Su fuerte suspiro encapsulaba adecuadamente lo que sentía sobre el asunto.

—No es bueno.

—Mi Sector es la gestión de la seguridad interna.

No debería estar haciendo esto, pero…
Alguien entre los miembros del Senado tenía que levantarse, y aparentemente, él era el único con agallas cuando se trataba de la guerra real con los Gigantes.

El resto del Senado había elegido quedarse en la Ciudad Central y coordinar sus tropas desde esa distancia segura.

El Consejero Finn, sin embargo, no se quejaba demasiado.

«Si esto lleva a la victoria, será una buena oportunidad para eliminar a algunos de los miembros inútiles del Senado y consolidar muchos poderes en solo unas pocas oficinas.»
Lo más importante, finalmente podría ser presidente.

«Todo eso tiene que suspenderse, sin embargo.
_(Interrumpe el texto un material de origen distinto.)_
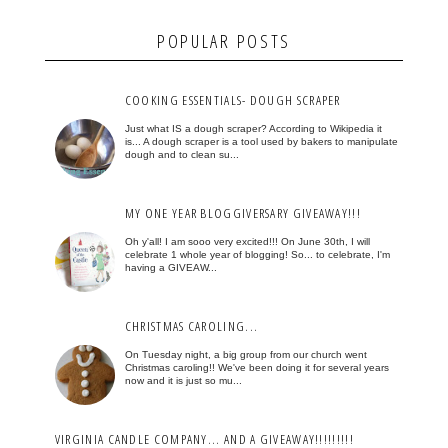
POPULAR POSTS
COOKING ESSENTIALS- DOUGH SCRAPER
Just what IS a dough scraper? According to Wikipedia it
is... A dough scraper is a tool used by bakers to manipulate
dough and to clean su...
MY ONE YEAR BLOGGIVERSARY GIVEAWAY!!!
Oh y'all! I am sooo very excited!!! On June 30th, I will
celebrate 1 whole year of blogging! So... to celebrate, I'm
having a GIVEAW...
CHRISTMAS CAROLING...
On Tuesday night, a big group from our church went
Christmas caroling!! We've been doing it for several years
now and it is just so mu...
VIRGINIA CANDLE COMPANY... AND A GIVEAWAY!!!!!!!!!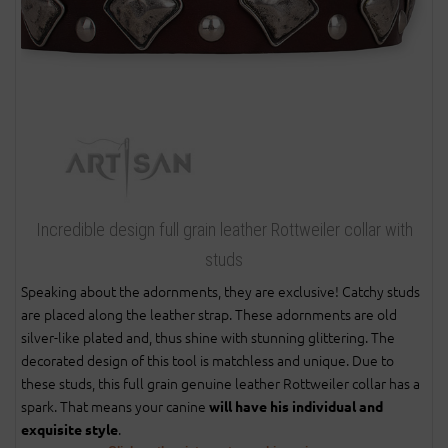
Incredible design full grain leather Rottweiler collar with
studs
Speaking about the adornments, they are exclusive! Catchy studs
are placed along the leather strap. These adornments are old
silver-like plated and, thus shine with stunning glittering. The
decorated design of this tool is matchless and unique. Due to
these studs, this full grain genuine leather Rottweiler collar has a
spark. That means your canine
will have his individual and
.
exquisite style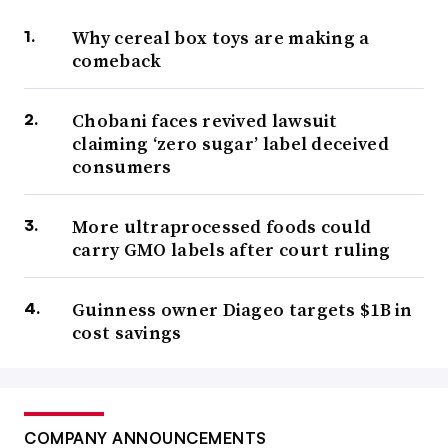
Why cereal box toys are making a
comeback
Chobani faces revived lawsuit
claiming ‘zero sugar’ label deceived
consumers
More ultraprocessed foods could
carry GMO labels after court ruling
Guinness owner Diageo targets $1B in
cost savings
COMPANY ANNOUNCEMENTS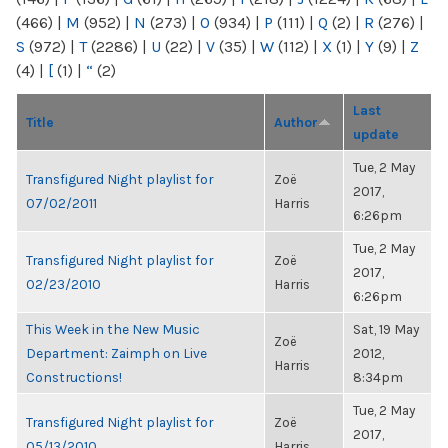
(466)
|
M
(952)
|
N
(273)
|
O
(934)
|
P
(111)
|
Q
(2)
|
R
(276)
|
S
(972)
|
T
(2286)
|
U
(22)
|
V
(35)
|
W
(112)
|
X
(1)
|
Y
(9)
|
Z
(4)
|
[
(1)
|
“
(2)
Last
Title
Author
update
Tue, 2 May
Transfigured Night playlist for
Zoë
2017,
07/02/2011
Harris
6:26pm
Tue, 2 May
Transfigured Night playlist for
Zoë
2017,
02/23/2010
Harris
6:26pm
This Week in the New Music
Sat, 19 May
Zoë
Department: Zaimph on Live
2012,
Harris
Constructions!
8:34pm
Tue, 2 May
Transfigured Night playlist for
Zoë
2017,
05/13/2010
Harris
Ahora mismo, debería concentrarme en la batalla…» Mirando a su alrededor, el Consejero echó un buen vistazo a la Ciudad Fortaleza y su estado actual.
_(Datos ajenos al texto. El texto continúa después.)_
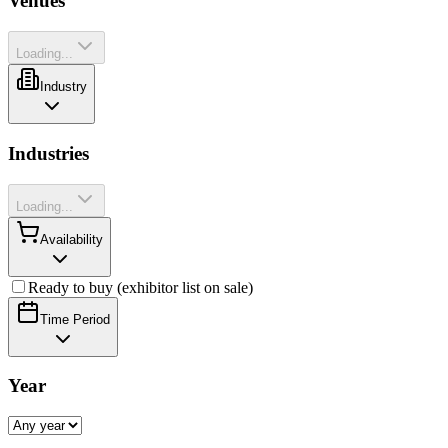
Venues
Loading...
Industry
Industries
Loading...
Availability
Ready to buy (exhibitor list on sale)
Time Period
Year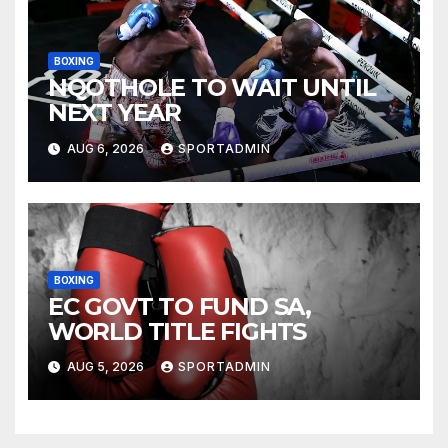
BOXING
NQOTHOLE TO WAIT UNTIL
NEXT YEAR
AUG 6, 2026
SPORTADMIN
BOXING
EC GOVT TO FUND SA,
WORLD TITLE FIGHTS
AUG 5, 2026
SPORTADMIN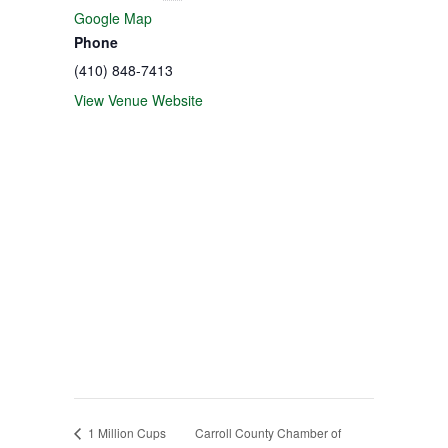
Google Map
Phone
(410) 848-7413
View Venue Website
1 Million Cups
Carroll County Chamber of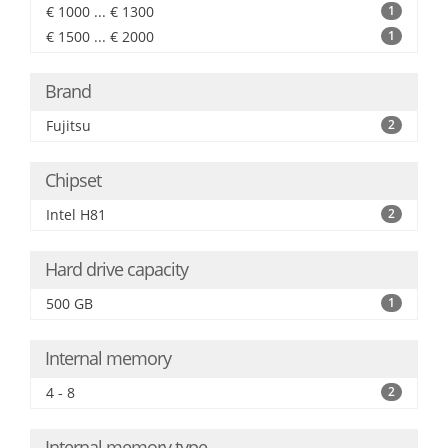
€ 1000 ... € 1300
1
€ 1500 ... € 2000
1
Brand
Fujitsu
2
Chipset
Intel H81
2
Hard drive capacity
500 GB
1
Internal memory
4 - 8
2
Internal memory type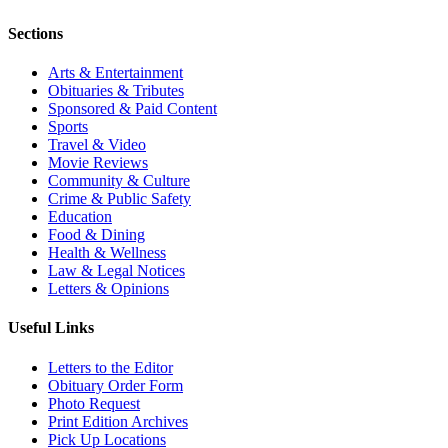
Sections
Arts & Entertainment
Obituaries & Tributes
Sponsored & Paid Content
Sports
Travel & Video
Movie Reviews
Community & Culture
Crime & Public Safety
Education
Food & Dining
Health & Wellness
Law & Legal Notices
Letters & Opinions
Useful Links
Letters to the Editor
Obituary Order Form
Photo Request
Print Edition Archives
Pick Up Locations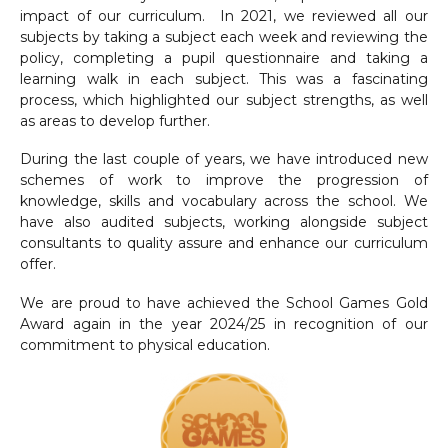
impact of our curriculum. In 2021, we reviewed all our
subjects by taking a subject each week and reviewing the
policy, completing a pupil questionnaire and taking a
learning walk in each subject. This was a fascinating
process, which highlighted our subject strengths, as well
as areas to develop further.
During the last couple of years, we have introduced new
schemes of work to improve the progression of
knowledge, skills and vocabulary across the school. We
have also audited subjects, working alongside subject
consultants to quality assure and enhance our curriculum
offer.
We are proud to have achieved the School Games Gold
Award again in the year 2024/25 in recognition of our
commitment to physical education.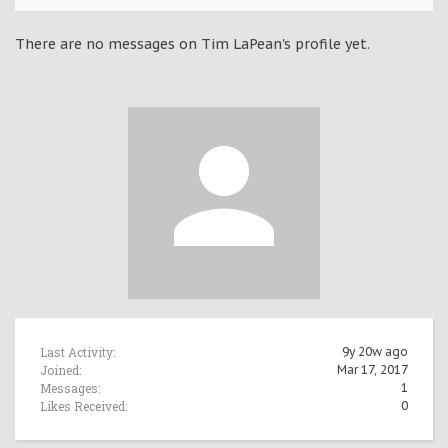
There are no messages on Tim LaPean's profile yet.
Last Activity:
9y 20w ago
Joined:
Mar 17, 2017
Messages:
1
Likes Received:
0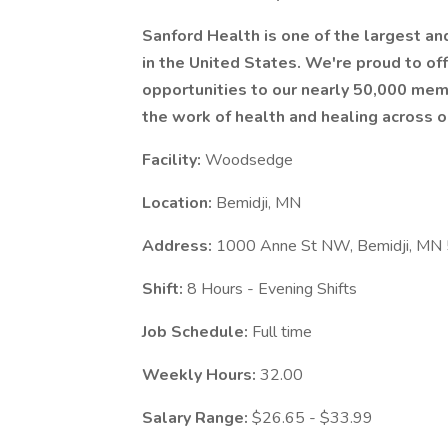
Sanford Health is one of the largest a
in the United States. We're proud to 
opportunities to our nearly 50,000 mem
the work of health and healing across o
Facility:
Woodsedge
Location:
Bemidji, MN
Address:
1000 Anne St NW, Bemidji, MN
Shift:
8 Hours - Evening Shifts
Job Schedule:
Full time
Weekly Hours:
32.00
Salary Range:
$26.65 - $33.99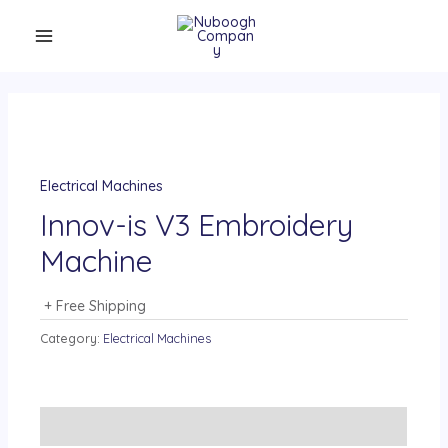
Electrical Machines
Innov-is V3 Embroidery
Machine
+ Free Shipping
Category:
Electrical Machines
Description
Este lugar seguía siendo una maravilla de la ingeniería y la resistencia enanas.

Era una fortaleza extensa con muros de piedra metálica profundamente gruesos y altos que parecían una extensión de una montaña misma.

La arquitectura era tanto funcional como impresionante, con cada piedra meticulosamente colocada por maestros canteros.

La muralla circular más externa rodeaba la ciudad como un abrazo protector, sus almenas llenas de máquinas de guerra y guardadas por vigilantes soldados enanos.

Dentro del muro principal, surgían dos baluartes interiores, cada uno ofreciendo otra capa de defensa.

El primer muro interior, ligeramente más bajo que el muro principal, estaba fuertemente fortificado con torres a intervalos regulares.

Estas torres, cuadradas y robustas, albergaban ballestas y catapultas, listas para desatar una lluvia de proyectiles sobre cualquier enemigo que se acercara.

El segundo muro interior era el bastión final, encerrando el corazón de la ciudad donde se encontraban la Gran Sala y las forjas.

Este muro era el más alto e impenetrable, con almenas tan altas que proporcionaban una vista dominante de las llanuras circundantes.

Aquí es donde el Consejero Finn estaba parado, observando desde la distancia lo que vendría a atacar esta fortaleza altamente estratégica de los Enanos.

«Este lugar es instrumental para crear nuestras armas y máquinas de guerra.

Si cae, no solo los Gigantes podrían avanzar más hacia la Ciudad Central, sino que la pérdida nos afectaría gravemente en nuestra guerra con los Dragones.»
Había una razón por la que esta era la ciudad más fortificada de toda la República Enana.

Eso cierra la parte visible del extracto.